Coherent Digital is taking the approach of trying to collect data from NGOs that are in danger of disappearing due to cessation of U.S. government funding.  It sees this as in line with its mission statement.  "Coherent is committed to preserving and making all information accessible—both for today and for the future. That’s why we’re accelerating efforts to capture and safeguard at-risk content, particularly from government agencies, NGOs, and think tanks." The team has already started to identify, locate, and save critical documents before they disappear and are striving to get as many pieces of information ingested as possible. NGOs in the Global South are particularly at risk.

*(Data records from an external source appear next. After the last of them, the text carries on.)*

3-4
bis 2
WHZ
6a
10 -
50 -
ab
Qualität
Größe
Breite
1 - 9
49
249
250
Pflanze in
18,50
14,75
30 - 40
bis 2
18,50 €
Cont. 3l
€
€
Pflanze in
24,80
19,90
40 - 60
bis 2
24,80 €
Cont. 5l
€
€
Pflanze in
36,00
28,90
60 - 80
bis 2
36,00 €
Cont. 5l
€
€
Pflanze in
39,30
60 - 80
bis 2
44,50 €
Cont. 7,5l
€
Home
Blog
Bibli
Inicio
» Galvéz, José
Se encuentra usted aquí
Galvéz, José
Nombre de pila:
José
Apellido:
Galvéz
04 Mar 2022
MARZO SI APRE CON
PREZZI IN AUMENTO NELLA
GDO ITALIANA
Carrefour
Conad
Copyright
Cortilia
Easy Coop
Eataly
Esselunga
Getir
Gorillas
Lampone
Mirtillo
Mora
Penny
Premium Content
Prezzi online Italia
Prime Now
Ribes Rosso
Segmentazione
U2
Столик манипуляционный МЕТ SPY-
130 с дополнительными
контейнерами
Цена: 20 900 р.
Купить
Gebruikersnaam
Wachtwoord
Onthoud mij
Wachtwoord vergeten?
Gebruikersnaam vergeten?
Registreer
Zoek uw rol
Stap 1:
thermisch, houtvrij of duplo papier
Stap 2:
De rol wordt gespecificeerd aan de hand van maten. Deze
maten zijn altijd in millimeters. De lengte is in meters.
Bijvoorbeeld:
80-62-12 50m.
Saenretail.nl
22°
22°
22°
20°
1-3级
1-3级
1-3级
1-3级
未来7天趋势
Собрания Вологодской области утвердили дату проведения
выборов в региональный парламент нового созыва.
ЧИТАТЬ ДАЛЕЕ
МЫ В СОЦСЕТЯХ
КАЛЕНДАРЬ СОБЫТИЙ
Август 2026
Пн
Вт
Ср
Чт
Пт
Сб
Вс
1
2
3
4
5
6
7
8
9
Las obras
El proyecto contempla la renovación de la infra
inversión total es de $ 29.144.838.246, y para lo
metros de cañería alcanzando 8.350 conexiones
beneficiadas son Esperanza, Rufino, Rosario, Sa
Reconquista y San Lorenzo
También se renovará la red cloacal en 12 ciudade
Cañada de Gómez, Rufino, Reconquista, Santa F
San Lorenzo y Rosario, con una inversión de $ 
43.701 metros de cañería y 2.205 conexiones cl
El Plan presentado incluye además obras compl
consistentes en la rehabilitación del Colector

Data in bibliographic databases

The U.S. government funds two of the very first bibliographic databases searchable online, both of which are used daily by librarians around the globe. The National Institutes of Health's National Library of Medicine, part of Health and Human Services (HHS), launched MEDLARS in 1964. MEDLINE came online in 1971; and PubMed in 1996. ERIC, from the Education Department, began in 1966. With HHS under fire to drastically reduce staff and the Education Department likely to be eliminated, the future for these critical databases is in doubt. They could be taken down completely, cease updating, delete articles currently in the databases on topics disliked by this administration and include only those in line with government policy going forward, or change indexing to conform with political views. We already saw the swift approval by the Library of Congress to change its subject heading for Gulf of Mexico to Gulf of America. Would vaccination disappear as an index term in PubMed or diversity from ERIC? Commercial databases also contain information sourced from U.S. government agencies. Could government overreach affect those databases as well?

If funding for government research evaporates, as is an all to likely future scenario, preservation is of limited value. Data sets come to a screeching halt if no additional information is added. What happens next with government funding for research, information distortion and data preservation is an open question. U.S. courts have challenged some of the more outrageous takedowns but have not addressed the issue of material changes in the information contained in government data. Information professionals face a new information and data literacy problem—can U.S. government statistics be trusted? This is truly new territory for us.

This is a rapidly evolving situation, so it's imperative that the worldwide library community follow developments and take action when needed.